Data extracted from a collection:
▬▬▬▬▬▬▬▬▬▬

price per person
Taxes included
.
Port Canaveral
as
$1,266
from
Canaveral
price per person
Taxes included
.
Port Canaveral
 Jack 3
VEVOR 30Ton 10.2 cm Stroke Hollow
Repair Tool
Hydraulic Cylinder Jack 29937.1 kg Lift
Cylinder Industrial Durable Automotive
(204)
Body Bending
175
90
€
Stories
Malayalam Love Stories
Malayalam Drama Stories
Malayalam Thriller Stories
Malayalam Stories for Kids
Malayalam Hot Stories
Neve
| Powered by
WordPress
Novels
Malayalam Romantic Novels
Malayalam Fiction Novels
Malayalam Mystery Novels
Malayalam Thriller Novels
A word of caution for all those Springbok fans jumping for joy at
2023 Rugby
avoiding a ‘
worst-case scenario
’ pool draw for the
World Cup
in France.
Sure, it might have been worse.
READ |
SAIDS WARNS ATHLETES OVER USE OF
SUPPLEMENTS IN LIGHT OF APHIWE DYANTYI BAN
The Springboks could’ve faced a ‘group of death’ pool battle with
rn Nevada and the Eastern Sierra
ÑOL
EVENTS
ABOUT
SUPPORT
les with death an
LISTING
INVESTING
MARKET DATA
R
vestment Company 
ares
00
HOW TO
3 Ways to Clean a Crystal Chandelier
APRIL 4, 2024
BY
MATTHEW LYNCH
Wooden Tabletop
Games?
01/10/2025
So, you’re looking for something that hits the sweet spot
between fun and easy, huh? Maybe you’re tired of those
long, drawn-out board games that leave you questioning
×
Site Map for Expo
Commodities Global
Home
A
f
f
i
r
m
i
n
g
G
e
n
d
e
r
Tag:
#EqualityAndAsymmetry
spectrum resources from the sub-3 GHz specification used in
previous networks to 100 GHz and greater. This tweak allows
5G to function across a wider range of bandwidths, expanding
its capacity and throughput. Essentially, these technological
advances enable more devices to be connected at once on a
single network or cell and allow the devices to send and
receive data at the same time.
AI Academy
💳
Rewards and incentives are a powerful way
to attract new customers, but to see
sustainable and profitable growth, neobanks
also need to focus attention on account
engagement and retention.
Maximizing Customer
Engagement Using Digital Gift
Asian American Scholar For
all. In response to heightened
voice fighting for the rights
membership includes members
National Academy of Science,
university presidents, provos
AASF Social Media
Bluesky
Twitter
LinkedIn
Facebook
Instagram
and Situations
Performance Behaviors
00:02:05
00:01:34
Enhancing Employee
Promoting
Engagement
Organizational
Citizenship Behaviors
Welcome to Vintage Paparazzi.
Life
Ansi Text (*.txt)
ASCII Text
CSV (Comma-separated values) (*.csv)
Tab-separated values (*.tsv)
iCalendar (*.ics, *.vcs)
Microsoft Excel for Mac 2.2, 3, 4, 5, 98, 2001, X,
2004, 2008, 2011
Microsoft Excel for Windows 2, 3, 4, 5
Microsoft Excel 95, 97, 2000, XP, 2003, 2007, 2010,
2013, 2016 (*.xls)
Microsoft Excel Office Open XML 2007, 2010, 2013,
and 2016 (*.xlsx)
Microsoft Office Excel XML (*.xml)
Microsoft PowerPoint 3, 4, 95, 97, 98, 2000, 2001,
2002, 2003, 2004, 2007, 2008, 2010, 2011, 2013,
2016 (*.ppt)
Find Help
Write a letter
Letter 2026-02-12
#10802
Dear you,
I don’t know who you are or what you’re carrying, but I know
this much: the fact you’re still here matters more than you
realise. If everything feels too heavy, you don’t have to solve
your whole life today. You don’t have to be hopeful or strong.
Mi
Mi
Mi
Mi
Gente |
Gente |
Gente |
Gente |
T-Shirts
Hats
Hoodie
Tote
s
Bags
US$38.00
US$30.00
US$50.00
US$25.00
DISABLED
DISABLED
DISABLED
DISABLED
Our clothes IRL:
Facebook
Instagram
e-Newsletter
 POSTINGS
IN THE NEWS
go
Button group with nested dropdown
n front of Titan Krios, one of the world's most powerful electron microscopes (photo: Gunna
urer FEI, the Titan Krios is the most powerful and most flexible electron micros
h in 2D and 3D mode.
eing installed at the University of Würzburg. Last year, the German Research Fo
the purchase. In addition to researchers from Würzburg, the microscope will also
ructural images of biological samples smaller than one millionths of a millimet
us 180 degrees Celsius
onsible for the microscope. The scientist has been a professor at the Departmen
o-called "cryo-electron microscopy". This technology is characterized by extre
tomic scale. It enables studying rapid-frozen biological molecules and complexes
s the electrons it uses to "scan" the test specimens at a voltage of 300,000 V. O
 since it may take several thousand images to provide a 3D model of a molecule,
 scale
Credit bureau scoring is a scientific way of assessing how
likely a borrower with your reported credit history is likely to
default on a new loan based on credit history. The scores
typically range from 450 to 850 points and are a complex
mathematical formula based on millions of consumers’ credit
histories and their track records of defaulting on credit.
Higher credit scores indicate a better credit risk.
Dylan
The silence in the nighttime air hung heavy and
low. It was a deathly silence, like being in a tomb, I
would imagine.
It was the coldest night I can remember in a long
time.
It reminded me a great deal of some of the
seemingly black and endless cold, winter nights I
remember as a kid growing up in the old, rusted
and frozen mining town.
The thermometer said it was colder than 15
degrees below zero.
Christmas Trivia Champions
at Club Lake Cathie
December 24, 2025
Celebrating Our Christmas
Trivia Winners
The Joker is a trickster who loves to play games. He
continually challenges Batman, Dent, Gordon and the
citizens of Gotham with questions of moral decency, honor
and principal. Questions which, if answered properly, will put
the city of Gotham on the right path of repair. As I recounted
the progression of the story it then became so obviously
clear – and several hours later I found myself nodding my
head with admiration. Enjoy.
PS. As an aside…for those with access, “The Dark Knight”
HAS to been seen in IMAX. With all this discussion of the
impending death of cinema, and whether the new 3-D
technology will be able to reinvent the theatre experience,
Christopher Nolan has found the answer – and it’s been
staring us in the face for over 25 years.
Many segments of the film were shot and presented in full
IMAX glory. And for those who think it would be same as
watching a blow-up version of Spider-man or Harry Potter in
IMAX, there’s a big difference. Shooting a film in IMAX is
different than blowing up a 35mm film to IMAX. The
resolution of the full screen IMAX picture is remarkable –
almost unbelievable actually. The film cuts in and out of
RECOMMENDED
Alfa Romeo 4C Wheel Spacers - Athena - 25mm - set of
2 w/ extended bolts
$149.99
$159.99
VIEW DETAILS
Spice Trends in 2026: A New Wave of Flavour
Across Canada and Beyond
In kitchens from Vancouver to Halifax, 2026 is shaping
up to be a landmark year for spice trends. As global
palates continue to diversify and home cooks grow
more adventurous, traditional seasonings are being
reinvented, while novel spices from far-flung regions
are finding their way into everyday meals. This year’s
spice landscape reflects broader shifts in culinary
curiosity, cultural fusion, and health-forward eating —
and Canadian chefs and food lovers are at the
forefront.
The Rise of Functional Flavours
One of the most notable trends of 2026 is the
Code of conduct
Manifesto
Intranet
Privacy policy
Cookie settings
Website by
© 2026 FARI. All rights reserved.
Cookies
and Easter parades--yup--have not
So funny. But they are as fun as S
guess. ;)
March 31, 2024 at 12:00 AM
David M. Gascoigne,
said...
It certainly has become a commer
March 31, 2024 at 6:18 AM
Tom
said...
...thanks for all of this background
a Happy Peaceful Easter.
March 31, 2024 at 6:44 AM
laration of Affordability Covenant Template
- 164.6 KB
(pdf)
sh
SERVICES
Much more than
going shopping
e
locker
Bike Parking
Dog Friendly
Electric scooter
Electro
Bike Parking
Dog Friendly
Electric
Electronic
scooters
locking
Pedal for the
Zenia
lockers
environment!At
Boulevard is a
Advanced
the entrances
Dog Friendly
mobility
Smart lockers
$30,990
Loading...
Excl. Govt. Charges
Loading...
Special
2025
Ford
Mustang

▬▬▬▬▬▬▬▬▬▬

Exercise
Transcribe the records above exactly.

Output of the task
price per person
Taxes included
.
Port Canaveral
as
$1,266
from
Canaveral
price per person
Taxes included
.
Port Canaveral
 Jack 3
VEVOR 30Ton 10.2 cm Stroke Hollow
Repair Tool
Hydraulic Cylinder Jack 29937.1 kg Lift
Cylinder Industrial Durable Automotive
(204)
Body Bending
175
90
€
Stories
Malayalam Love Stories
Malayalam Drama Stories
Malayalam Thriller Stories
Malayalam Stories for Kids
Malayalam Hot Stories
Neve
| Powered by
WordPress
Novels
Malayalam Romantic Novels
Malayalam Fiction Novels
Malayalam Mystery Novels
Malayalam Thriller Novels
A word of caution for all those Springbok fans jumping for joy at
2023 Rugby
avoiding a ‘
worst-case scenario
’ pool draw for the
World Cup
in France.
Sure, it might have been worse.
READ |
SAIDS WARNS ATHLETES OVER USE OF
SUPPLEMENTS IN LIGHT OF APHIWE DYANTYI BAN
The Springboks could’ve faced a ‘group of death’ pool battle with
rn Nevada and the Eastern Sierra
ÑOL
EVENTS
ABOUT
SUPPORT
les with death an
LISTING
INVESTING
MARKET DATA
R
vestment Company 
ares
00
HOW TO
3 Ways to Clean a Crystal Chandelier
APRIL 4, 2024
BY
MATTHEW LYNCH
Wooden Tabletop
Games?
01/10/2025
So, you’re looking for something that hits the sweet spot
between fun and easy, huh? Maybe you’re tired of those
long, drawn-out board games that leave you questioning
×
Site Map for Expo
Commodities Global
Home
A
f
f
i
r
m
i
n
g
G
e
n
d
e
r
Tag:
#EqualityAndAsymmetry
spectrum resources from the sub-3 GHz specification used in
previous networks to 100 GHz and greater. This tweak allows
5G to function across a wider range of bandwidths, expanding
its capacity and throughput. Essentially, these technological
advances enable more devices to be connected at once on a
single network or cell and allow the devices to send and
receive data at the same time.
AI Academy
💳
Rewards and incentives are a powerful way
to attract new customers, but to see
sustainable and profitable growth, neobanks
also need to focus attention on account
engagement and retention.
Maximizing Customer
Engagement Using Digital Gift
Asian American Scholar For
all. In response to heightened
voice fighting for the rights
membership includes members
National Academy of Science,
university presidents, provos
AASF Social Media
Bluesky
Twitter
LinkedIn
Facebook
Instagram
and Situations
Performance Behaviors
00:02:05
00:01:34
Enhancing Employee
Promoting
Engagement
Organizational
Citizenship Behaviors
Welcome to Vintage Paparazzi.
Life
Ansi Text (*.txt)
ASCII Text
CSV (Comma-separated values) (*.csv)
Tab-separated values (*.tsv)
iCalendar (*.ics, *.vcs)
Microsoft Excel for Mac 2.2, 3, 4, 5, 98, 2001, X,
2004, 2008, 2011
Microsoft Excel for Windows 2, 3, 4, 5
Microsoft Excel 95, 97, 2000, XP, 2003, 2007, 2010,
2013, 2016 (*.xls)
Microsoft Excel Office Open XML 2007, 2010, 2013,
and 2016 (*.xlsx)
Microsoft Office Excel XML (*.xml)
Microsoft PowerPoint 3, 4, 95, 97, 98, 2000, 2001,
2002, 2003, 2004, 2007, 2008, 2010, 2011, 2013,
2016 (*.ppt)
Find Help
Write a letter
Letter 2026-02-12
#10802
Dear you,
I don’t know who you are or what you’re carrying, but I know
this much: the fact you’re still here matters more than you
realise. If everything feels too heavy, you don’t have to solve
your whole life today. You don’t have to be hopeful or strong.
Mi
Mi
Mi
Mi
Gente |
Gente |
Gente |
Gente |
T-Shirts
Hats
Hoodie
Tote
s
Bags
US$38.00
US$30.00
US$50.00
US$25.00
DISABLED
DISABLED
DISABLED
DISABLED
Our clothes IRL:
Facebook
Instagram
e-Newsletter
 POSTINGS
IN THE NEWS
go
Button group with nested dropdown
n front of Titan Krios, one of the world's most powerful electron microscopes (photo: Gunna
urer FEI, the Titan Krios is the most powerful and most flexible electron micros
h in 2D and 3D mode.
eing installed at the University of Würzburg. Last year, the German Research Fo
the purchase. In addition to researchers from Würzburg, the microscope will also
ructural images of biological samples smaller than one millionths of a millimet
us 180 degrees Celsius
onsible for the microscope. The scientist has been a professor at the Departmen
o-called "cryo-electron microscopy". This technology is characterized by extre
tomic scale. It enables studying rapid-frozen biological molecules and complexes
s the electrons it uses to "scan" the test specimens at a voltage of 300,000 V. O
 since it may take several thousand images to provide a 3D model of a molecule,
 scale
Credit bureau scoring is a scientific way of assessing how
likely a borrower with your reported credit history is likely to
default on a new loan based on credit history. The scores
typically range from 450 to 850 points and are a complex
mathematical formula based on millions of consumers’ credit
histories and their track records of defaulting on credit.
Higher credit scores indicate a better credit risk.
Dylan
The silence in the nighttime air hung heavy and
low. It was a deathly silence, like being in a tomb, I
would imagine.
It was the coldest night I can remember in a long
time.
It reminded me a great deal of some of the
seemingly black and endless cold, winter nights I
remember as a kid growing up in the old, rusted
and frozen mining town.
The thermometer said it was colder than 15
degrees below zero.
Christmas Trivia Champions
at Club Lake Cathie
December 24, 2025
Celebrating Our Christmas
Trivia Winners
The Joker is a trickster who loves to play games. He
continually challenges Batman, Dent, Gordon and the
citizens of Gotham with questions of moral decency, honor
and principal. Questions which, if answered properly, will put
the city of Gotham on the right path of repair. As I recounted
the progression of the story it then became so obviously
clear – and several hours later I found myself nodding my
head with admiration. Enjoy.
PS. As an aside…for those with access, “The Dark Knight”
HAS to been seen in IMAX. With all this discussion of the
impending death of cinema, and whether the new 3-D
technology will be able to reinvent the theatre experience,
Christopher Nolan has found the answer – and it’s been
staring us in the face for over 25 years.
Many segments of the film were shot and presented in full
IMAX glory. And for those who think it would be same as
watching a blow-up version of Spider-man or Harry Potter in
IMAX, there’s a big difference. Shooting a film in IMAX is
different than blowing up a 35mm film to IMAX. The
resolution of the full screen IMAX picture is remarkable –
almost unbelievable actually. The film cuts in and out of
RECOMMENDED
Alfa Romeo 4C Wheel Spacers - Athena - 25mm - set of
2 w/ extended bolts
$149.99
$159.99
VIEW DETAILS
Spice Trends in 2026: A New Wave of Flavour
Across Canada and Beyond
In kitchens from Vancouver to Halifax, 2026 is shaping
up to be a landmark year for spice trends. As global
palates continue to diversify and home cooks grow
more adventurous, traditional seasonings are being
reinvented, while novel spices from far-flung regions
are finding their way into everyday meals. This year’s
spice landscape reflects broader shifts in culinary
curiosity, cultural fusion, and health-forward eating —
and Canadian chefs and food lovers are at the
forefront.
The Rise of Functional Flavours
One of the most notable trends of 2026 is the
Code of conduct
Manifesto
Intranet
Privacy policy
Cookie settings
Website by
© 2026 FARI. All rights reserved.
Cookies
and Easter parades--yup--have not
So funny. But they are as fun as S
guess. ;)
March 31, 2024 at 12:00 AM
David M. Gascoigne,
said...
It certainly has become a commer
March 31, 2024 at 6:18 AM
Tom
said...
...thanks for all of this background
a Happy Peaceful Easter.
March 31, 2024 at 6:44 AM
laration of Affordability Covenant Template
- 164.6 KB
(pdf)
sh
SERVICES
Much more than
going shopping
e
locker
Bike Parking
Dog Friendly
Electric scooter
Electro
Bike Parking
Dog Friendly
Electric
Electronic
scooters
locking
Pedal for the
Zenia
lockers
environment!At
Boulevard is a
Advanced
the entrances
Dog Friendly
mobility
Smart lockers
$30,990
Loading...
Excl. Govt. Charges
Loading...
Special
2025
Ford
Mustang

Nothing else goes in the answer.